Les statuts d'une SAS peuvent bien entendu prévoir une règle de majorité calculée, comme c’est souvent le cas, sur les droits de vote présents ou représentés, voire sur tous les votes existants dans la société (ce qui signifie que les votes « pour » doivent alors excéder le total des votes en défaveur de celle-ci, des abstentions, des votes blancs et nuls et des droits de vote des associés absents). Les statuts peuvent aussi prévoir un seuil plus haut que la moitié (par exemple, les deux tiers) ou l’unanimité. Signalons que la disposition légale prévue pour les sociétés anonymes (SA) selon laquelle les voix exprimées ne comprennent pas les voix attachées aux actions pour lesquelles l’actionnaire s’est abstenu ou a voté blanc ou nul (C. com. art.
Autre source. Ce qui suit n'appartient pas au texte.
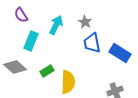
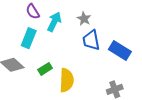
purple semicircle: (21, 15) -> (33, 12), moved

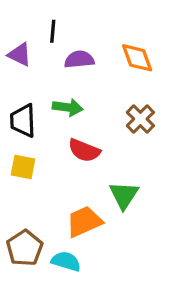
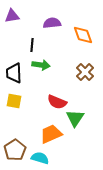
black line: (53, 31) -> (32, 45), moved
purple triangle: (20, 54) -> (12, 16), moved, turned -35
purple semicircle: (79, 59) -> (52, 23), moved
red semicircle: (84, 150) -> (57, 102), moved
L 225-96, al. 3 et L 225-98, al. 3) est écartée pour les SAS (C. com. art. L 227-1, al. 3). Il convient donc de la prévoir dans les statuts.
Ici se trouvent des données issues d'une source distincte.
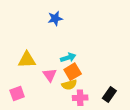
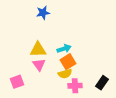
blue star: (55, 18) -> (43, 13), moved
yellow triangle: (27, 60) -> (38, 50), moved
pink triangle: (50, 75) -> (39, 65), moved

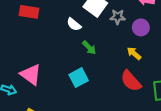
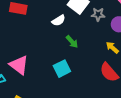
white semicircle: (74, 24) -> (59, 20), turned -72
3° Comme le principe auquel elles se rattachent, les précisions apportées par l’assemblé plénière sur les sanctions sont nouvelles. L'assemblée plénière fonde ces solutions sur l’article 1844-10, al. 2 et 3 du Code civil, qui prévoit, d’une part, qu’est réputée non écrite toute clause statutaire contraire à une disposition impérative des règles de droit des sociétés issues du Code civil non sanctionnée par la nullité de la société (al. 2) et, d’autre part, que les décisions collectives d’associés qui violent l’une de ces règles impératives sont nulles (al. 3).
Ce raisonnement est le même que celui qui a été retenu par la Cour de cassation pour les clauses statutaires de SAS privant un associé du droit de voter sur son exclusion : ces stipulations sont réputées non écrites et les décisions prises sur leur fondement sont nulles (Cass. com. 9-7-2013 n° 11-27.235 FS-PB : RJDA 10/13 n° 813, étant précisé que n’est plus déclarée non écrite la clause entière mais seulement la stipulation privant l'associé de voter : Cass. com. 29-5-2024 n° 22-13.158 FS-B : RJDA 8-9/24 n° 468).